Document layout analysis data:

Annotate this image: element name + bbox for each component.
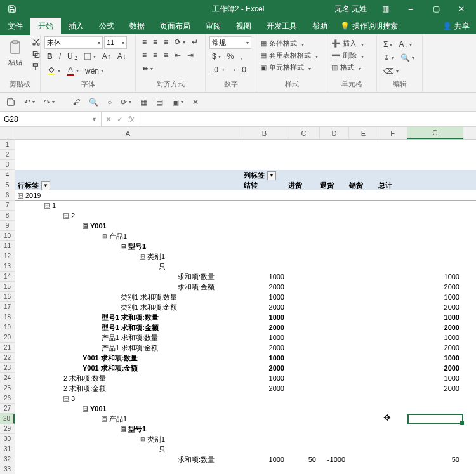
collapse-icon[interactable]: ⊟: [140, 437, 145, 442]
row-header-22[interactable]: 22: [0, 353, 15, 363]
row-header-10[interactable]: 10: [0, 231, 15, 241]
increase-decimal-icon[interactable]: .0→: [209, 64, 228, 76]
pivot-row-21[interactable]: 产品1 求和项:金额20002000: [15, 343, 476, 353]
row-header-8[interactable]: 8: [0, 211, 15, 221]
tab-review[interactable]: 审阅: [198, 18, 228, 35]
qat-redo-icon[interactable]: ↷: [41, 96, 57, 108]
qat-circle-icon[interactable]: ○: [105, 96, 114, 108]
row-header-31[interactable]: 31: [0, 444, 15, 454]
font-color-button[interactable]: A: [64, 64, 81, 77]
qat-undo-icon[interactable]: ↶: [22, 96, 37, 108]
pivot-row-28[interactable]: ⊟产品1: [15, 414, 476, 424]
comma-format-icon[interactable]: ,: [237, 51, 244, 62]
pivot-row-16[interactable]: 类别1 求和项:数量10001000: [15, 292, 476, 302]
row-header-1[interactable]: 1: [0, 140, 15, 150]
format-cells-button[interactable]: ▥格式: [331, 63, 361, 72]
row-header-13[interactable]: 13: [0, 261, 15, 272]
decrease-font-icon[interactable]: A↓: [115, 51, 129, 62]
pivot-row-20[interactable]: 产品1 求和项:数量10001000: [15, 332, 476, 343]
name-box-dropdown-icon[interactable]: ▼: [91, 116, 97, 122]
col-header-B[interactable]: B: [241, 127, 288, 139]
font-size-select[interactable]: 11: [104, 36, 127, 49]
conditional-formatting-button[interactable]: ▦条件格式: [260, 39, 304, 48]
tab-file[interactable]: 文件: [0, 18, 30, 35]
qat-refresh-icon[interactable]: ⟳: [118, 96, 134, 108]
align-right-icon[interactable]: ≡: [161, 49, 171, 61]
find-select-button[interactable]: 🔍: [398, 52, 417, 63]
tab-developer[interactable]: 开发工具: [259, 18, 305, 35]
enter-formula-icon[interactable]: ✓: [117, 115, 123, 124]
pivot-row-10[interactable]: ⊟产品1: [15, 231, 476, 241]
align-left-icon[interactable]: ≡: [140, 49, 149, 61]
cancel-formula-icon[interactable]: ✕: [105, 115, 112, 124]
paste-button[interactable]: 粘贴: [4, 36, 27, 70]
pivot-row-19[interactable]: 型号1 求和项:金额20002000: [15, 322, 476, 332]
row-header-32[interactable]: 32: [0, 454, 15, 464]
format-as-table-button[interactable]: ▤套用表格格式: [260, 51, 318, 60]
insert-cells-button[interactable]: ➕插入: [331, 39, 364, 48]
row-header-2[interactable]: 2: [0, 150, 15, 160]
qat-borders-icon[interactable]: ▤: [154, 96, 166, 108]
row-header-5[interactable]: 5: [0, 180, 15, 190]
collapse-icon[interactable]: ⊟: [102, 416, 107, 422]
pivot-row-23[interactable]: Y001 求和项:金额20002000: [15, 363, 476, 373]
collapse-icon[interactable]: ⊟: [102, 234, 107, 239]
pivot-row-17[interactable]: 类别1 求和项:金额20002000: [15, 302, 476, 312]
pivot-row-22[interactable]: Y001 求和项:数量10001000: [15, 353, 476, 363]
row-header-27[interactable]: 27: [0, 404, 15, 414]
cell-styles-button[interactable]: ▣单元格样式: [260, 63, 311, 72]
pivot-row-30[interactable]: ⊟类别1: [15, 434, 476, 444]
user-name[interactable]: 无名 无姓: [331, 3, 371, 16]
tab-page-layout[interactable]: 页面布局: [152, 18, 198, 35]
row-header-30[interactable]: 30: [0, 434, 15, 444]
collapse-icon[interactable]: ⊟: [121, 426, 126, 432]
percent-format-icon[interactable]: %: [225, 51, 237, 62]
collapse-icon[interactable]: ⊟: [63, 396, 69, 402]
pivot-row-18[interactable]: 型号1 求和项:数量10001000: [15, 312, 476, 322]
align-center-icon[interactable]: ≡: [150, 49, 160, 61]
merge-center-button[interactable]: ⬌: [140, 63, 155, 74]
orientation-icon[interactable]: ⟳: [172, 36, 188, 48]
close-button[interactable]: ✕: [451, 3, 472, 15]
row-header-3[interactable]: 3: [0, 160, 15, 170]
col-header-A[interactable]: A: [15, 127, 241, 139]
decrease-decimal-icon[interactable]: ←.0: [230, 64, 249, 76]
delete-cells-button[interactable]: ➖删除: [331, 51, 364, 60]
qat-freeze-icon[interactable]: ▦: [138, 96, 150, 108]
bold-button[interactable]: B: [44, 51, 55, 62]
collapse-icon[interactable]: ⊟: [18, 193, 23, 199]
column-labels-filter-icon[interactable]: ▼: [267, 171, 276, 180]
tab-data[interactable]: 数据: [122, 18, 152, 35]
formula-input[interactable]: [138, 112, 476, 126]
tab-home[interactable]: 开始: [30, 18, 61, 35]
col-header-C[interactable]: C: [288, 127, 320, 139]
tab-view[interactable]: 视图: [228, 18, 259, 35]
col-header-F[interactable]: F: [378, 127, 407, 139]
save-icon[interactable]: [5, 3, 19, 15]
row-header-19[interactable]: 19: [0, 322, 15, 332]
row-header-4[interactable]: 4: [0, 170, 15, 180]
row-header-12[interactable]: 12: [0, 251, 15, 261]
pivot-row-29[interactable]: ⊟型号1: [15, 424, 476, 434]
pivot-row-31[interactable]: 只: [15, 444, 476, 454]
pivot-row-8[interactable]: ⊟2: [15, 211, 476, 221]
row-header-24[interactable]: 24: [0, 373, 15, 383]
row-labels-filter-icon[interactable]: ▼: [41, 181, 50, 190]
pivot-row-14[interactable]: 求和项:数量10001000: [15, 272, 476, 282]
pivot-row-9[interactable]: ⊟Y001: [15, 221, 476, 231]
row-header-29[interactable]: 29: [0, 424, 15, 434]
row-header-25[interactable]: 25: [0, 383, 15, 393]
increase-font-icon[interactable]: A↑: [100, 51, 114, 62]
qat-format-painter-icon[interactable]: 🖌: [70, 96, 83, 108]
pivot-row-6[interactable]: ⊟2019: [15, 190, 476, 201]
pivot-row-13[interactable]: 只: [15, 261, 476, 272]
collapse-icon[interactable]: ⊟: [83, 406, 88, 412]
fill-color-button[interactable]: [44, 65, 63, 77]
pivot-row-27[interactable]: ⊟Y001: [15, 404, 476, 414]
qat-camera-icon[interactable]: ▣: [169, 96, 186, 108]
wrap-text-icon[interactable]: ↵: [189, 36, 201, 48]
collapse-icon[interactable]: ⊟: [83, 223, 88, 229]
ribbon-display-options-icon[interactable]: ▥: [374, 3, 396, 15]
cells-area[interactable]: 列标签▼ 行标签▼ 结转 进货 退货 销货 总计 ⊟2019⊟1⊟2⊟Y001⊟…: [15, 140, 476, 474]
decrease-indent-icon[interactable]: ⇤: [172, 49, 183, 61]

» **WORK REQUEST**
When you copy the data above, keep each line exact and omit the pictures.

» **YOUR RESPONSE**
Annotate this image: element name + bbox for each component.
collapse-icon[interactable]: ⊟: [140, 437, 145, 442]
row-header-22[interactable]: 22: [0, 353, 15, 363]
row-header-10[interactable]: 10: [0, 231, 15, 241]
increase-decimal-icon[interactable]: .0→: [209, 64, 228, 76]
pivot-row-21[interactable]: 产品1 求和项:金额20002000: [15, 343, 476, 353]
row-header-8[interactable]: 8: [0, 211, 15, 221]
tab-review[interactable]: 审阅: [198, 18, 228, 35]
qat-redo-icon[interactable]: ↷: [41, 96, 57, 108]
qat-circle-icon[interactable]: ○: [105, 96, 114, 108]
row-header-31[interactable]: 31: [0, 444, 15, 454]
font-color-button[interactable]: A: [64, 64, 81, 77]
qat-undo-icon[interactable]: ↶: [22, 96, 37, 108]
pivot-row-28[interactable]: ⊟产品1: [15, 414, 476, 424]
comma-format-icon[interactable]: ,: [237, 51, 244, 62]
pivot-row-16[interactable]: 类别1 求和项:数量10001000: [15, 292, 476, 302]
row-header-1[interactable]: 1: [0, 140, 15, 150]
format-cells-button[interactable]: ▥格式: [331, 63, 361, 72]
row-header-13[interactable]: 13: [0, 261, 15, 272]
decrease-font-icon[interactable]: A↓: [115, 51, 129, 62]
pivot-row-20[interactable]: 产品1 求和项:数量10001000: [15, 332, 476, 343]
name-box-dropdown-icon[interactable]: ▼: [91, 116, 97, 122]
col-header-B[interactable]: B: [241, 127, 288, 139]
font-size-select[interactable]: 11: [104, 36, 127, 49]
conditional-formatting-button[interactable]: ▦条件格式: [260, 39, 304, 48]
tab-file[interactable]: 文件: [0, 18, 30, 35]
qat-refresh-icon[interactable]: ⟳: [118, 96, 134, 108]
align-right-icon[interactable]: ≡: [161, 49, 171, 61]
find-select-button[interactable]: 🔍: [398, 52, 417, 63]
tab-developer[interactable]: 开发工具: [259, 18, 305, 35]
enter-formula-icon[interactable]: ✓: [117, 115, 123, 124]
pivot-row-10[interactable]: ⊟产品1: [15, 231, 476, 241]
align-left-icon[interactable]: ≡: [140, 49, 149, 61]
cancel-formula-icon[interactable]: ✕: [105, 115, 112, 124]
paste-button[interactable]: 粘贴: [4, 36, 27, 70]
pivot-row-19[interactable]: 型号1 求和项:金额20002000: [15, 322, 476, 332]
row-header-32[interactable]: 32: [0, 454, 15, 464]
format-as-table-button[interactable]: ▤套用表格格式: [260, 51, 318, 60]
insert-cells-button[interactable]: ➕插入: [331, 39, 364, 48]
row-header-2[interactable]: 2: [0, 150, 15, 160]
qat-borders-icon[interactable]: ▤: [154, 96, 166, 108]
row-header-5[interactable]: 5: [0, 180, 15, 190]
collapse-icon[interactable]: ⊟: [102, 416, 107, 422]
pivot-row-23[interactable]: Y001 求和项:金额20002000: [15, 363, 476, 373]
collapse-icon[interactable]: ⊟: [102, 234, 107, 239]
pivot-row-17[interactable]: 类别1 求和项:金额20002000: [15, 302, 476, 312]
pivot-row-22[interactable]: Y001 求和项:数量10001000: [15, 353, 476, 363]
row-header-27[interactable]: 27: [0, 404, 15, 414]
cell-styles-button[interactable]: ▣单元格样式: [260, 63, 311, 72]
pivot-row-30[interactable]: ⊟类别1: [15, 434, 476, 444]
user-name[interactable]: 无名 无姓: [331, 3, 371, 16]
tab-page-layout[interactable]: 页面布局: [152, 18, 198, 35]
row-header-30[interactable]: 30: [0, 434, 15, 444]
collapse-icon[interactable]: ⊟: [121, 426, 126, 432]
percent-format-icon[interactable]: %: [225, 51, 237, 62]
collapse-icon[interactable]: ⊟: [63, 396, 69, 402]
pivot-row-18[interactable]: 型号1 求和项:数量10001000: [15, 312, 476, 322]
align-center-icon[interactable]: ≡: [150, 49, 160, 61]
merge-center-button[interactable]: ⬌: [140, 63, 155, 74]
orientation-icon[interactable]: ⟳: [172, 36, 188, 48]
close-button[interactable]: ✕: [451, 3, 472, 15]
row-header-3[interactable]: 3: [0, 160, 15, 170]
col-header-A[interactable]: A: [15, 127, 241, 139]
decrease-decimal-icon[interactable]: ←.0: [230, 64, 249, 76]
delete-cells-button[interactable]: ➖删除: [331, 51, 364, 60]
qat-freeze-icon[interactable]: ▦: [138, 96, 150, 108]
bold-button[interactable]: B: [44, 51, 55, 62]
collapse-icon[interactable]: ⊟: [18, 193, 23, 199]
column-labels-filter-icon[interactable]: ▼: [267, 171, 276, 180]
tab-data[interactable]: 数据: [122, 18, 152, 35]
formula-input[interactable]: [138, 112, 476, 126]
tab-home[interactable]: 开始: [30, 18, 61, 35]
col-header-C[interactable]: C: [288, 127, 320, 139]
tab-view[interactable]: 视图: [228, 18, 259, 35]
col-header-F[interactable]: F: [378, 127, 407, 139]
save-icon[interactable]: [5, 3, 19, 15]
row-header-19[interactable]: 19: [0, 322, 15, 332]
row-header-4[interactable]: 4: [0, 170, 15, 180]
row-header-12[interactable]: 12: [0, 251, 15, 261]
pivot-row-29[interactable]: ⊟型号1: [15, 424, 476, 434]
pivot-row-31[interactable]: 只: [15, 444, 476, 454]
pivot-row-8[interactable]: ⊟2: [15, 211, 476, 221]
row-header-24[interactable]: 24: [0, 373, 15, 383]
row-labels-filter-icon[interactable]: ▼: [41, 181, 50, 190]
pivot-row-14[interactable]: 求和项:数量10001000: [15, 272, 476, 282]
pivot-row-9[interactable]: ⊟Y001: [15, 221, 476, 231]
row-header-29[interactable]: 29: [0, 424, 15, 434]
row-header-25[interactable]: 25: [0, 383, 15, 393]
increase-font-icon[interactable]: A↑: [100, 51, 114, 62]
qat-format-painter-icon[interactable]: 🖌: [70, 96, 83, 108]
pivot-row-6[interactable]: ⊟2019: [15, 190, 476, 201]
pivot-row-13[interactable]: 只: [15, 261, 476, 272]
collapse-icon[interactable]: ⊟: [83, 406, 88, 412]
fill-color-button[interactable]: [44, 65, 63, 77]
pivot-row-27[interactable]: ⊟Y001: [15, 404, 476, 414]
qat-camera-icon[interactable]: ▣: [169, 96, 186, 108]
wrap-text-icon[interactable]: ↵: [189, 36, 201, 48]
collapse-icon[interactable]: ⊟: [83, 223, 88, 229]
ribbon-display-options-icon[interactable]: ▥: [374, 3, 396, 15]
cells-area[interactable]: 列标签▼ 行标签▼ 结转 进货 退货 销货 总计 ⊟2019⊟1⊟2⊟Y001⊟…: [15, 140, 476, 474]
decrease-indent-icon[interactable]: ⇤: [172, 49, 183, 61]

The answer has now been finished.